2. Arbitration Is Binding and Almost Impossible to Overturn. This is one of the biggest reasons that you should not sign an arbitration agreement. If you get a result from your case that is unfavorable, you generally cannot appeal it to the Courts. Arbitration decisions are mandatory and binding, and it is next to impossible to get them overturned

3. The Notion That Arbitration Is Cheaper than Litigating in Court Is A Myth. You are required to pay for your own arbitrator, as well as for half of the bill of the “neutral” presiding arbitrator. These are experienced lawyers, who often charge upwards of $300/hour. Although you do have to pay a small filing fee to proceed in a Court action, you do not have to pay for the Judge’s time or for the jury.

4. Arbitration Is Not Necessarily Faster. There can be backlog in the Courts that can cause delay in getting a trial date. However, most federal judges and many state judges will give you a trial date when you first file the case. Also in Court you always have a scheduling order in place that is overseen by the Judge, which lays out deadlines for completing each stage of the case. Arbitration is often more casual, and it can be difficult to get the defense to stick to a schedule and keep the case moving.

5. There Is Always A Chance for Bias to Affect Arbitration. Arbitrators, while they try to remain neutral, can be subject to pressure from stronger and wealthier parties who have the representation of a larger, stronger law firm. When the Arbitrator is dependent on a corporation or big firm for repeat business, they may be influenced to rule in favor of them.

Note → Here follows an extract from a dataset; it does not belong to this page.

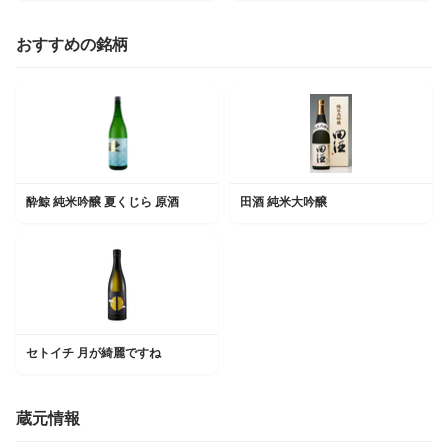
おすすめの銘柄
酔鯨 純米吟醸 夏くじら 原酒
田酒 純米大吟醸
セトイチ 月が綺麗ですね
蔵元情報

Now, you might be really worried if you have already signed and arbitration agreement. Or maybe you aren’t sure if one of the papers you signed at the doctor’s office binds you to arbitration. If so, all is not lost; you can always send a notice in writing to your medical provider or doctor’s office and have any existing arbitration agreements revoked.

Remember: no one can refuse you medical treatment because you have not signed an arbitration agreement.

4 comments:

Mike West - Arbitration agreements said...

Robert, once again more great advice!!!! I agree that you should never sign an arbitration agreement. although, there may appear to be some advanatages to arbitration. The disadvantages clearly out weigh the advantages. here is a another article that provide some insight http://www.legavue.com/.../585-shoudl-i-sign-an-arbitration-agreement.

Anonymous said...

This information is not 100% correct. While I agree with you that signing an arbitration agreement is NEVER a good idea it is not true that a doctor cannot refuse to treat you if you don't sign. At least in California a doctor can refuse treatment if you don't sign.

http://www.medbd.ca.gov/consumer/complaint_info_questions_practice.html

RBSA said...

I am not sure what the law is in California, but in Utah a doctor can not refuse treatment if you do not sign an arbitration agreement.

I wish I could find the actual law but I can't think of it right now. I'll keep you posted.

http://utah-medical-malpractice.blogspot.com/search?q=refuse

Michael Jolley said...

Thanks for the advice! I had no idea this happens.